You compare this war to WWII. Yeah right. This war is minor in comparison, supposedly one-sided in terms of the technology. WWII was an industrial age mega-war involving millions of soldiers on each side, and bloody, mechanized, territory-holding battles across whole portions of the globe. Imagine Iraq multiplied twenty times with enemies able to fight us to a standstill in the field, and weaponry equal to, if not superior to ours.
Although I somewhat agree with your point about Microwave wars, I do think people are somewhat justified in wondering whether their Commander in Chief is really waging this war all that well, especially in the light of the constant escalation of the violence. I mean, have you asked yourself the crucial question?

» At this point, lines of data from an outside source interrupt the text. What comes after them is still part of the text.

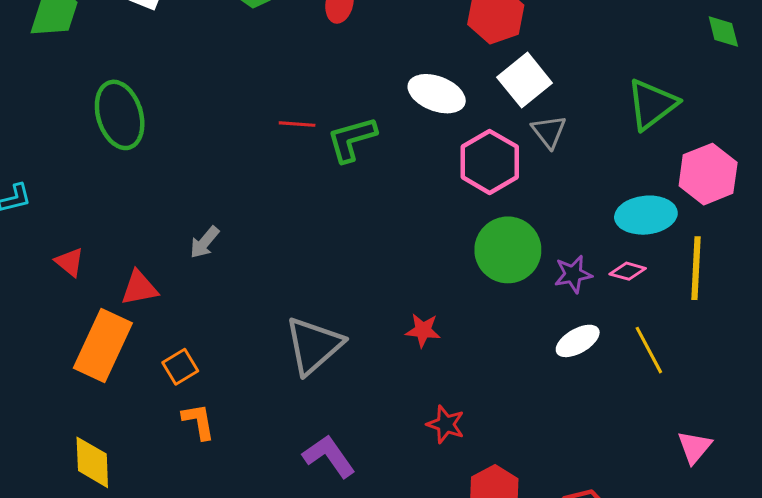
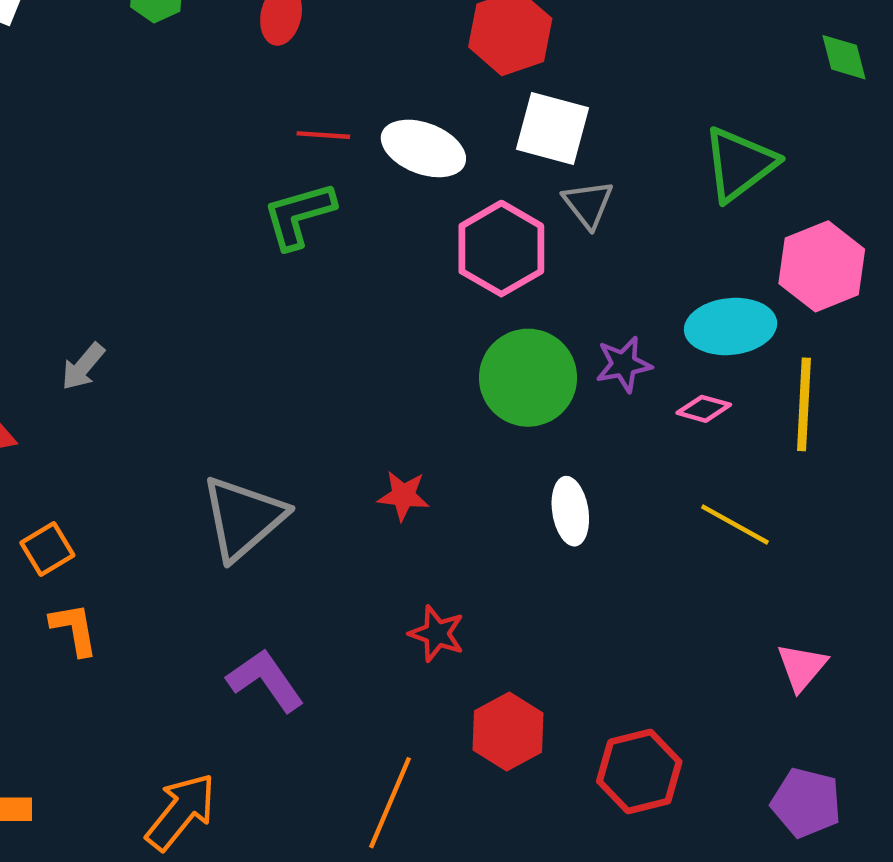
white square: (525, 80) -> (553, 128), turned -36
red line: (297, 124) -> (323, 135), moved
purple star: (573, 274) -> (624, 364), moved
white ellipse: (578, 341) -> (570, 511), moved, turned -69
yellow line: (649, 350) -> (735, 525), turned -33

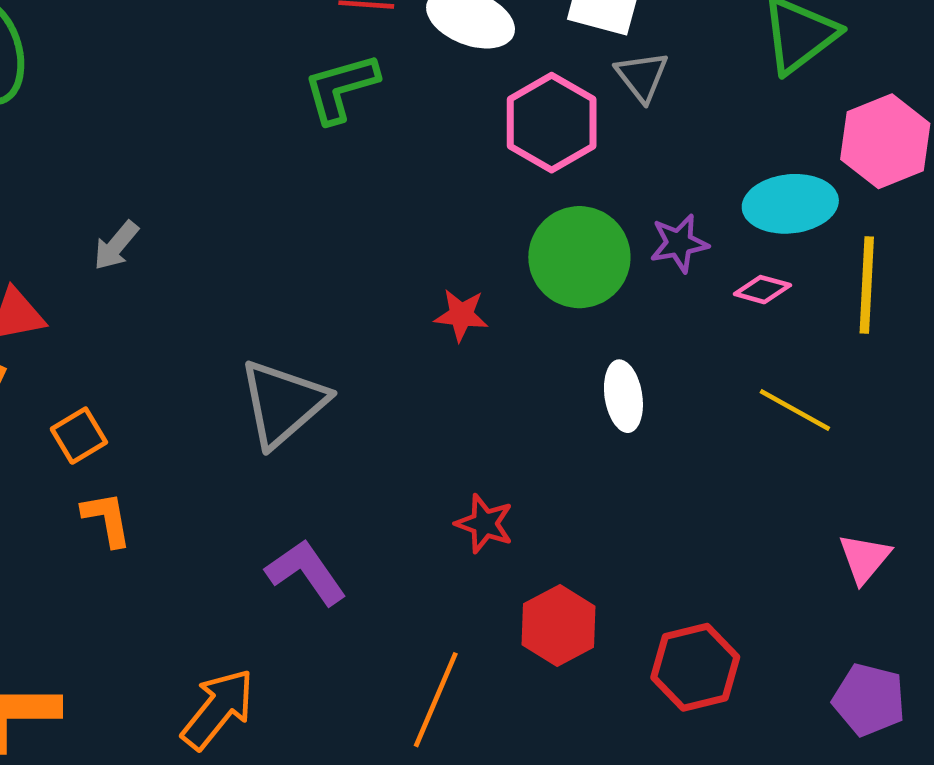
red star: (403, 496) -> (461, 315), moved

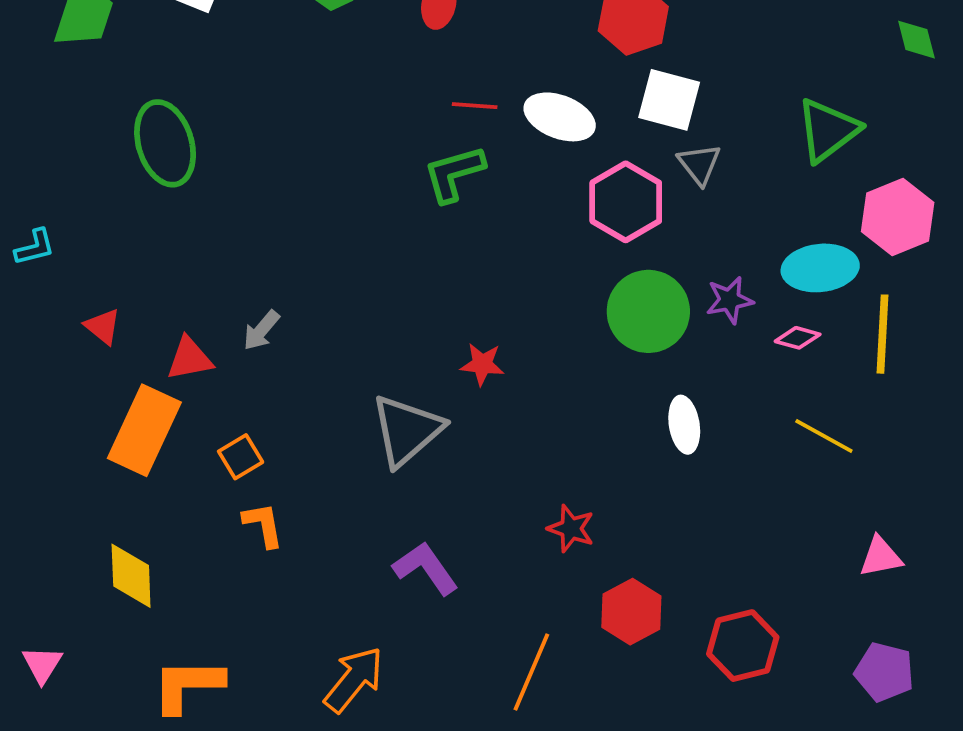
gray arrow: (116, 246) -> (261, 330), moved
red star: (461, 315) -> (482, 364), moved
pink triangle: (864, 558) -> (881, 557), turned 39

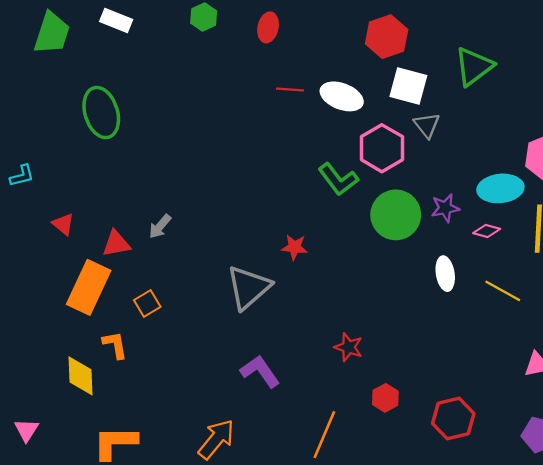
green triangle: (828, 130) -> (474, 67), moved
green L-shape: (454, 174) -> (338, 179), moved, turned -111
white ellipse: (684, 425) -> (445, 274), moved
orange L-shape: (263, 525) -> (115, 345), moved
red hexagon: (631, 612) -> (385, 398), size x0.7

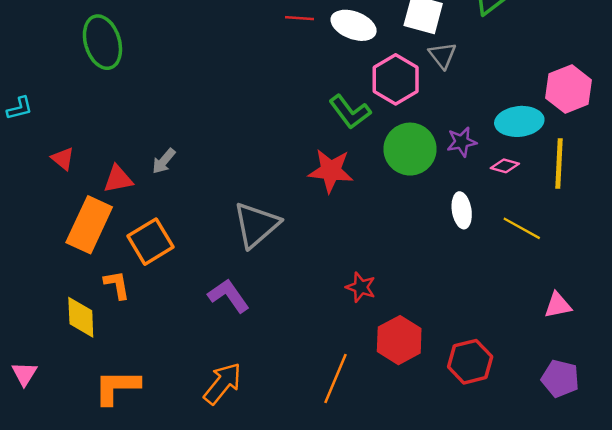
red star: (295, 247) -> (331, 171), moved, size x1.6
orange square: (147, 303) -> (151, 242), size x1.6
purple L-shape: (260, 371) -> (229, 296), moved
red hexagon: (385, 398) -> (399, 340), size x1.6

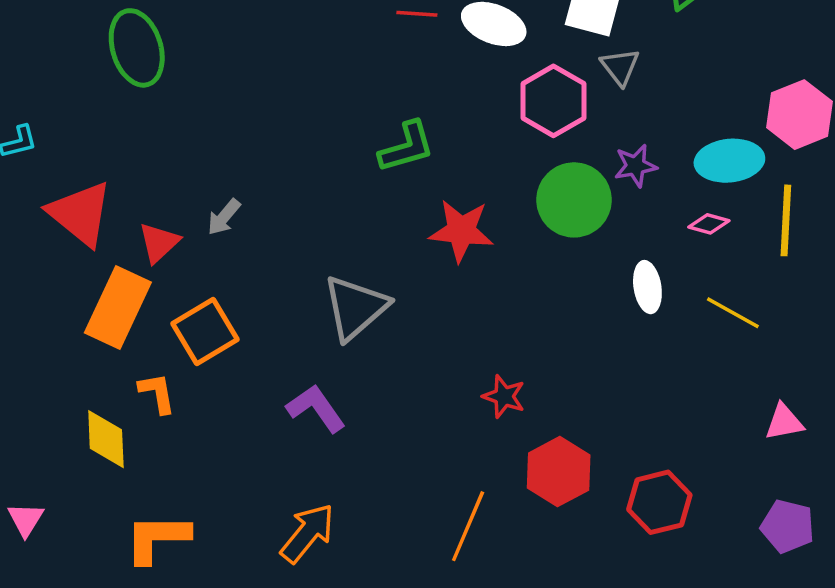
green L-shape: (350, 112) -> (407, 147), moved, turned -69
purple star: (462, 142) -> (635, 166), moved
red triangle: (63, 159) -> (80, 214), size x2.0
red triangle: (118, 179) -> (159, 243), turned -32

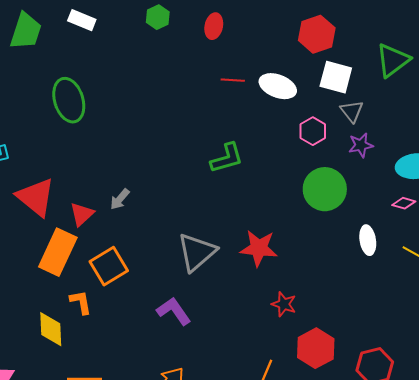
pink hexagon: (553, 101) -> (313, 131), size x0.7
purple star: (635, 166) -> (361, 145), moved
red star: (461, 231) -> (259, 248), moved

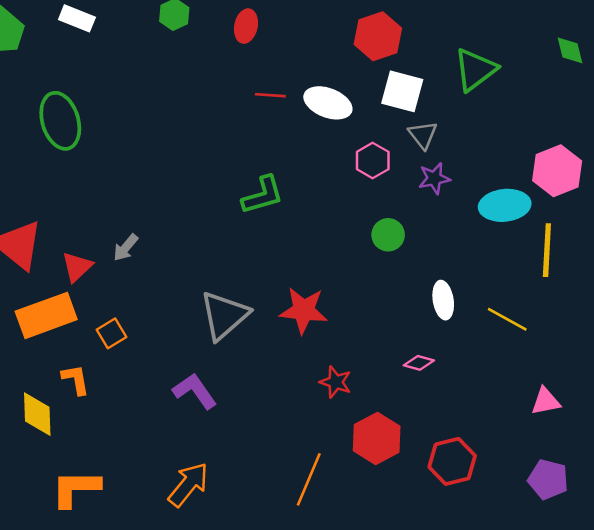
green circle: (325, 189) -> (388, 235), size x0.6
pink diamond: (404, 203) -> (419, 363), moved
orange rectangle: (58, 252) -> (46, 315), turned 45
orange square: (109, 266) -> (112, 333), size x0.6

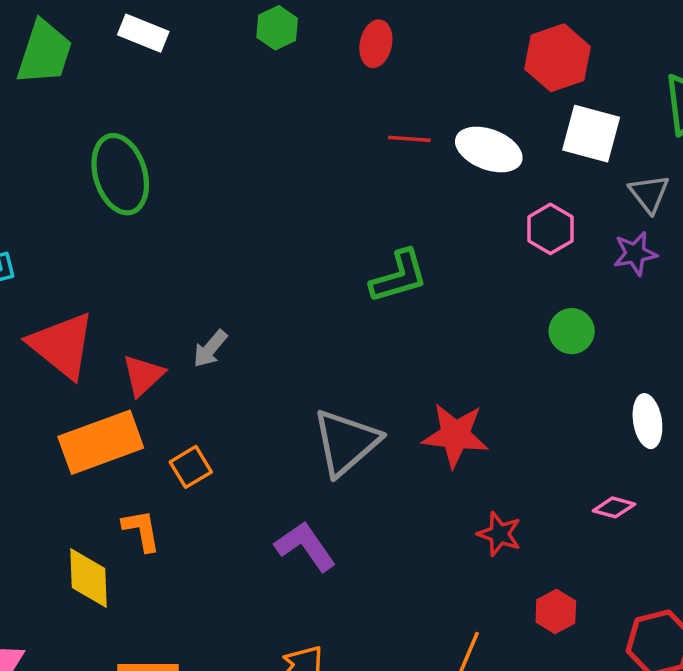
gray triangle: (423, 135) -> (649, 194), moved
red hexagon: (377, 438) -> (556, 612), size x0.6

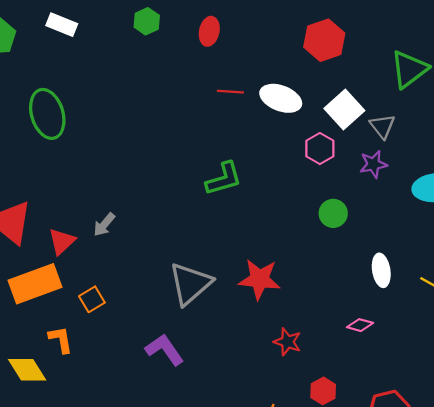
white square: (591, 134) -> (344, 109), moved, turned 33
yellow diamond: (88, 578) -> (27, 370), turned -30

If this administration has so far been right about predicting this escalation, why haven’t they been so good at putting a stop to it? Isn’t forewarned forearmed? Or has Bush just been telling us it will get worse to cover his butt when it does?
I mean, where are the victories? Where are the scenes of us putting a militia out of commision permanently, of us taking down a major leader and things actually calming down?
In short, when do you actually start winning, when do you start making a difference?
Posted by: Stephen Daugherty at June 27, 2004 01:45 AMIf we fail at this, because of the way we’ve gone in, we are not only vulnerable because of all the compromises of support your approach required, but because we have demonstrated our inability to back down such insurgents. If Bush fails to dampen down the violence following the June 30th handover, this will be a demonstration of our weakness to every petty tyrant who wants to make America think twice before using force.
If we fail, we fail. We won’t fail because of the way we went in. We won’t fail because the UN didn’t fully sanction the invasion. We won’t fail because we are not capable of suceeding. We will fail because we lost the will to succeed. We will fail by quitting. That is the only way we can fail.
To reply in short to your last comment, we are succeeding. We are a year into this. Sadr is defeated. Fallujah is policing it’s own. June 30th Iraqi’s will officially take control of their fate.
Belmont club has a good post up about victory in Iraq andChechnya and the comparison to how well our Marines handled a similiar situation.
I would be worried if Bush were taking charge and trying to micromanage the occupation. Like Johnson choosing bombing locations from the White House. That doesn’t appear to be the case. Bush is giving the military, the experts, the latitude to do what they think is necessary. And you have to look at what they’ve done and see how magnificently they have performed, with restraint and deliberation.
I cringe daily to hear that another soldier is dead. That another 30 civilians are dead. My wife’s uncle is Iraqi, my brother was a marine, my mother, stepfather, and cousin were in the Navy. My grandfather was in the Navy in WWII, and my father was in the army in Korea. I don’t want those men to die. So many men and women who are in the armed forces are exemplary in so many ways. They really are the cream of the crop. It is heartwrenching to hear of them dying. But they are there to do their job. It’s part of the deal. In some weird way it makes them who they are to be willing to put themselves in combat and risk their lives.
I’m sorry if you can’t see any of the good that has already come from the liberation of Iraq. All I can say is that in time it will be more apparent to the world, to history, what kind of work our men and women have accomplished there in Iraq.